## Records supplied

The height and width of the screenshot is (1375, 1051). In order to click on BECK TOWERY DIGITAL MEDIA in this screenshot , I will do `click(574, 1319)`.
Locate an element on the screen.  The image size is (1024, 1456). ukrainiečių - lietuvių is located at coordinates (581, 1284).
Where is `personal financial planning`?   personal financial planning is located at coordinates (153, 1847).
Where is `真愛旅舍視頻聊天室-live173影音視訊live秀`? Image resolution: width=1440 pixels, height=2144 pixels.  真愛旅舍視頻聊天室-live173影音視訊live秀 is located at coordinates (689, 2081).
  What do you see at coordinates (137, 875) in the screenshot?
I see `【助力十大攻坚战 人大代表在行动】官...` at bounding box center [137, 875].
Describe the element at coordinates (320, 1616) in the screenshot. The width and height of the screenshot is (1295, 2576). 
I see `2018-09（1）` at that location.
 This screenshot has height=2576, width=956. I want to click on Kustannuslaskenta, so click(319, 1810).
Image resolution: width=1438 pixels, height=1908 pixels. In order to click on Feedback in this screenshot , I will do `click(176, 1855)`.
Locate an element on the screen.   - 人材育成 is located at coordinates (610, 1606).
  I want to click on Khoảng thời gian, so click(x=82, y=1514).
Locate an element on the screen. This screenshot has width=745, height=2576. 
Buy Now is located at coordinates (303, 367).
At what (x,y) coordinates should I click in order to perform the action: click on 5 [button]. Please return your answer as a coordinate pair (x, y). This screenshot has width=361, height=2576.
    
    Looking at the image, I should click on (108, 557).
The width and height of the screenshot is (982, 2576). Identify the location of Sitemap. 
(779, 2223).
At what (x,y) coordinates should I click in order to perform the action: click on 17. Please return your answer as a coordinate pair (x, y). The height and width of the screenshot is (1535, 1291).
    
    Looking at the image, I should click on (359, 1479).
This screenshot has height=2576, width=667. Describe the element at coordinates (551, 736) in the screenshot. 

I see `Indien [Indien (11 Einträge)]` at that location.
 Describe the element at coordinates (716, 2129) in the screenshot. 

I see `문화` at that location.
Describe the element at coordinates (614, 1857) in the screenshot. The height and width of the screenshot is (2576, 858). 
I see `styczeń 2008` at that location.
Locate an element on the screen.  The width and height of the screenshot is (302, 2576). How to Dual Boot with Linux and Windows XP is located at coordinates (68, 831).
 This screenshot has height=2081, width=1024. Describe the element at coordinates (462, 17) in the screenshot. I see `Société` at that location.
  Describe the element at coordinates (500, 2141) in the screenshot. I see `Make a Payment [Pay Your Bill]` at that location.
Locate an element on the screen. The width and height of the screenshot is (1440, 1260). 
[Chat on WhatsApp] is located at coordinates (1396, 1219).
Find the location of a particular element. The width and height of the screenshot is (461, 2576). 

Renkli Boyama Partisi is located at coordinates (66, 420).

## Description of the task
If a line above holds the word "will", copy it.

## Exercise result
The height and width of the screenshot is (1375, 1051). In order to click on BECK TOWERY DIGITAL MEDIA in this screenshot , I will do `click(574, 1319)`.
Image resolution: width=1438 pixels, height=1908 pixels. In order to click on Feedback in this screenshot , I will do `click(176, 1855)`.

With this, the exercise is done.